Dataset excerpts
((
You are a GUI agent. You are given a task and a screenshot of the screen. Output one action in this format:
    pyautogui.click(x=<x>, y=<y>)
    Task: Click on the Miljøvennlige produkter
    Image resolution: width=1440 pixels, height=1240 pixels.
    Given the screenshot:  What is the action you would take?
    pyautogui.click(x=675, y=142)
))
**Problem**
Copy each line of the data above exactly as it appears.

**Task answer**
You are a GUI agent. You are given a task and a screenshot of the screen. Output one action in this format:
    pyautogui.click(x=<x>, y=<y>)
    Task: Click on the Miljøvennlige produkter
    Image resolution: width=1440 pixels, height=1240 pixels.
    Given the screenshot:  What is the action you would take?
    pyautogui.click(x=675, y=142)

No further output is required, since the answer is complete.